Firstly I have to say an amazingly big thank you to Paulus Maximus for giving me this in our office secret Santa( it’s not that secret!). He knew that I had been hankering for this beer for years AND that I not only wanted to experience it but also use the dregs for my homebrews.
Now I had some pretty high expectations of this beer, a benchmark of sour beer. It was going to blow me away, it was going to turn my head inside out with sourness, it was going to be sensory overload,it was going to be challenging…………..
I had to be prepared because I needed to harvest the dregs, so I made sure that I had a nice wheat starter from second runnings of my Lambic wort. I was also bottling my Dunkel Honig Weizen so I had to be quick and careful.
I waited a good 20 minutes before opening the bottle so that it would not be too cold for me to enjoy it.
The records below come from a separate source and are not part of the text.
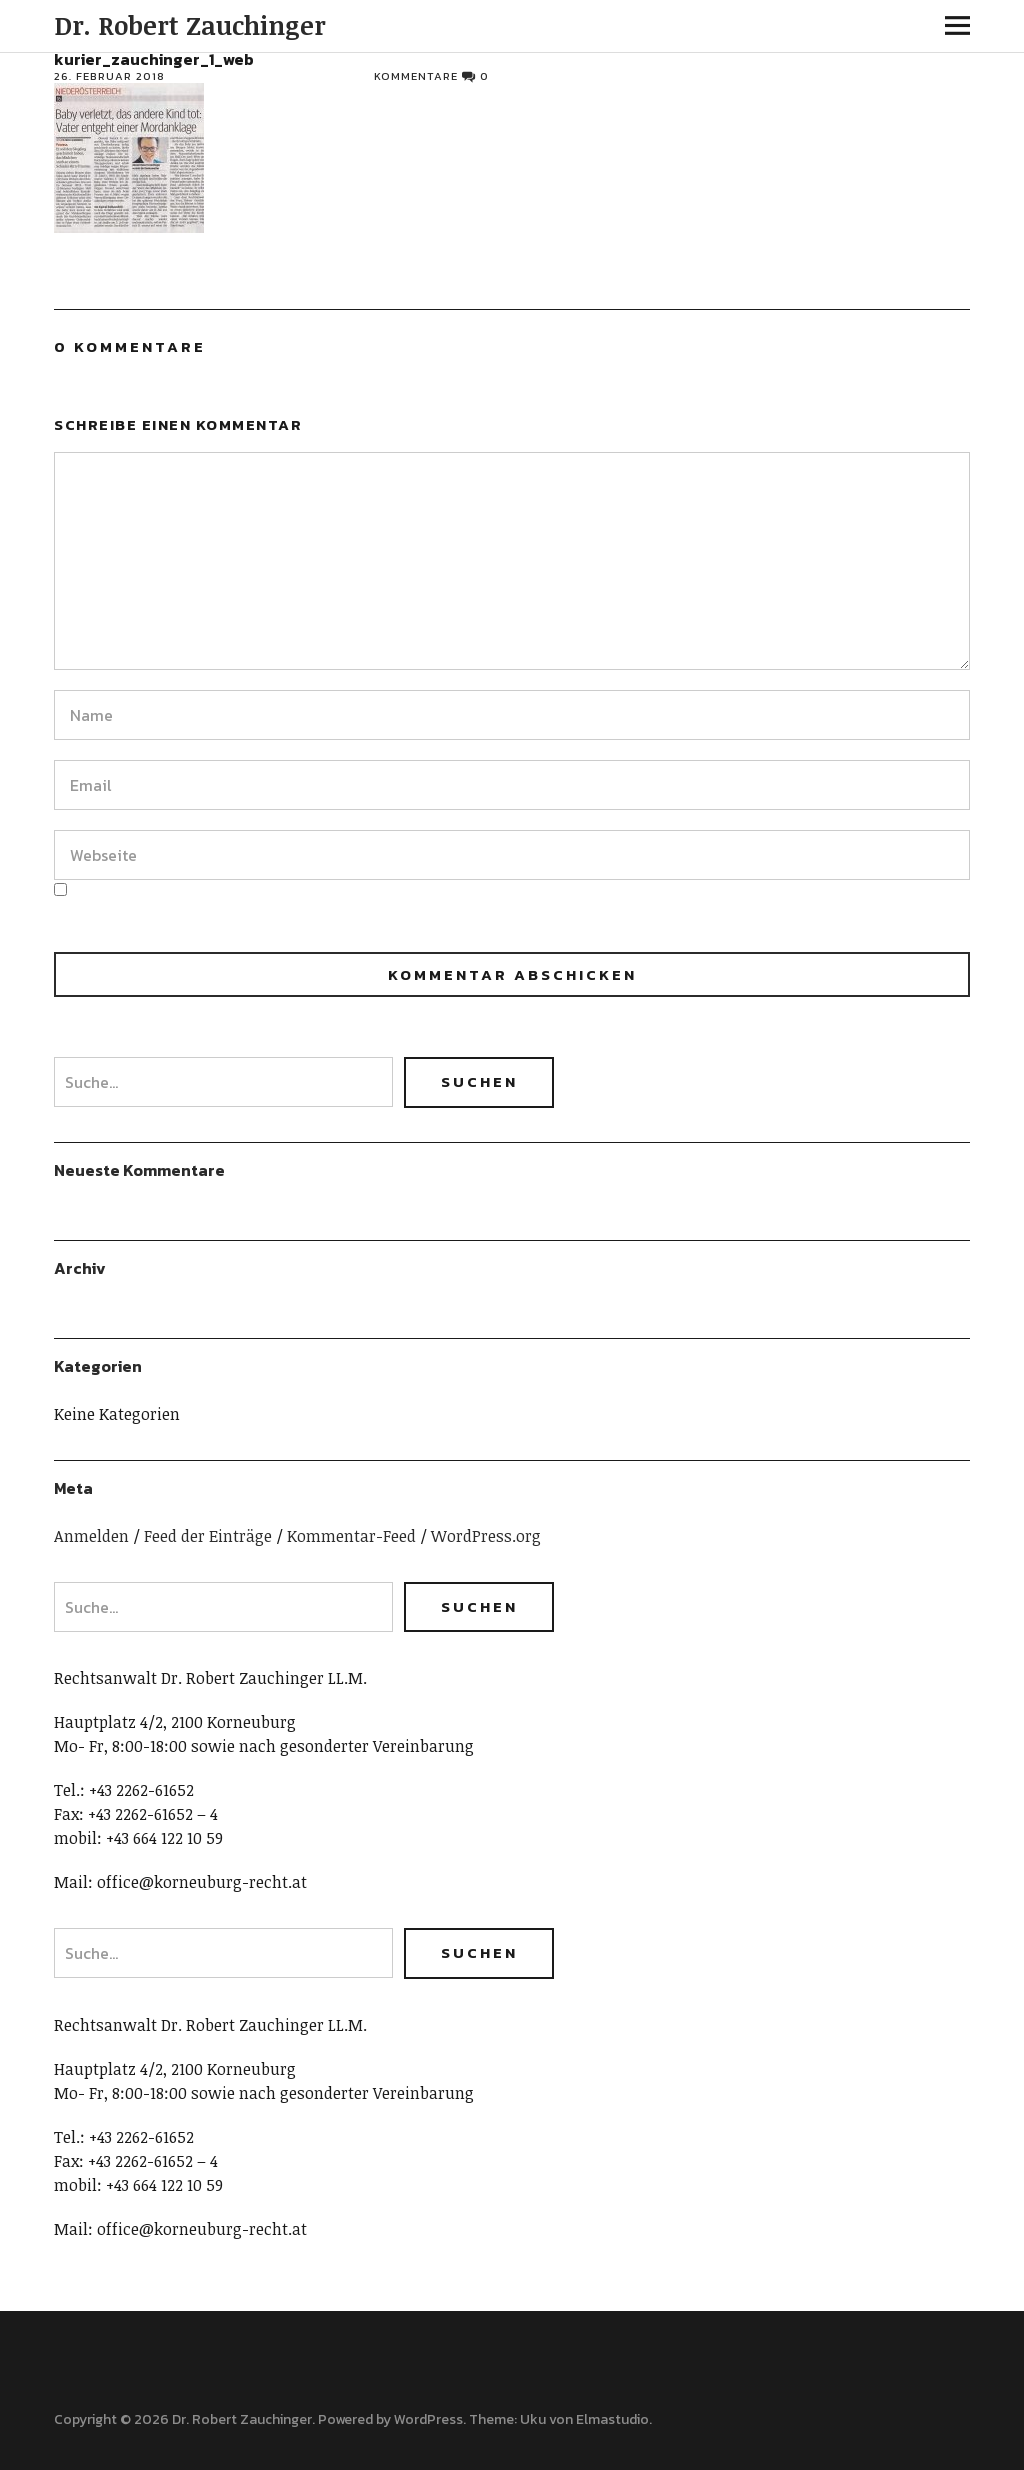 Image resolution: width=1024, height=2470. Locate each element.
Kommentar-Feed (351, 1536)
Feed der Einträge (208, 1536)
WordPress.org (486, 1536)
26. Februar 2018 (109, 76)
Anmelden (91, 1536)
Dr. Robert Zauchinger (190, 25)
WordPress (428, 2419)
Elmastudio (612, 2419) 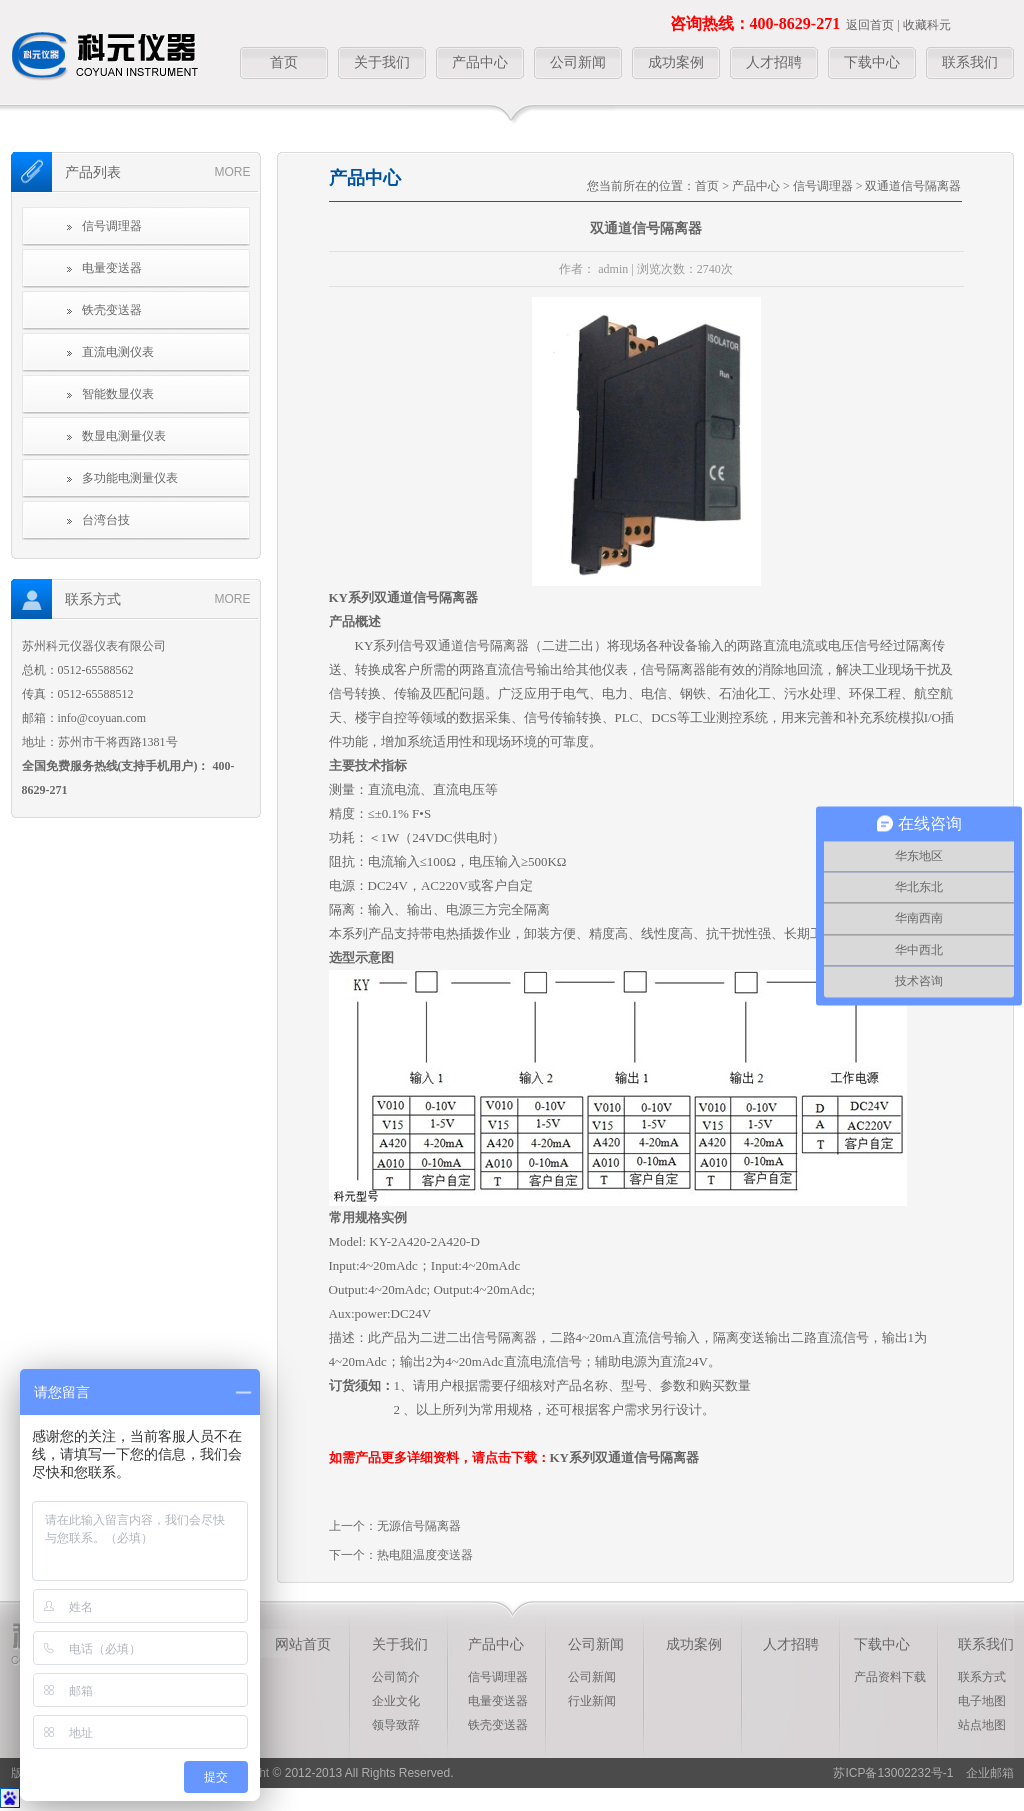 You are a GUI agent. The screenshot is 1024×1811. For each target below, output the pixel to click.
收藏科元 (927, 25)
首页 (284, 62)
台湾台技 (106, 520)
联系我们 (970, 62)
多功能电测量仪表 (130, 478)
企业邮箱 (984, 1773)
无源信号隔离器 (419, 1526)
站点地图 (982, 1725)
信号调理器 (112, 226)
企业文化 (396, 1701)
It pours a deep gold with bright highlights and just looking at it warms your heart and soul. I know that I am now starting to sound like a bit of a love struck teenage hippy and I may well get worse.
Aroma: Sherbert sweets,old fashioned lemonade,oak,cork,Brett and sawdust. There is something faintly animal related, but I cannot put my finger on it. There is red wine and cheese and the last thing that comes through is digestive biscuits.
Flavour: sherbert, lemon,pomelo, grapefruit, oak infused with love,honey. It is not quite as sour as I thought it would be, yet it is just sour enough. It is mouth filling, mouth coating and slightly puckering. The sourness is a slight hint of vinegar(very slight) with a honey sweetness and light carbonation. Grapefruit and pomelo on the aftertaste.
As it warms the oak and sourness increase and a slight bitterness shines through that is almost like the pith of citrus fruit.
I once read in “A Saison for every season”, the author refer to Amarillo hops as “grapefruit love”. He was wrong! This beer is grapefruit love.
It is spring and summer, it’s honey and sunshine,it’s love and birth and all the weirdest things you can imagine , and then some more things.
What there is none of is “mouse” or “goat” or “urine” or “barn yard”. There is, however, hay, seeds and kernels, a breeze blowing through the forest in Autumn.
If I had ready access to this beer, my house would be full of it. I don’t think I have ever been drawn back to a beer with such frequency and with a sense of urgency, just making sure that it is still there and every time be surprised that it is AND that it is different, always different, yet always the same.
Again, thank you for the best beer day of my sour life Paulus Maximus. This beer will live on not just in my memory, ’cause I can’t get any more, but in my homebrew for years to come.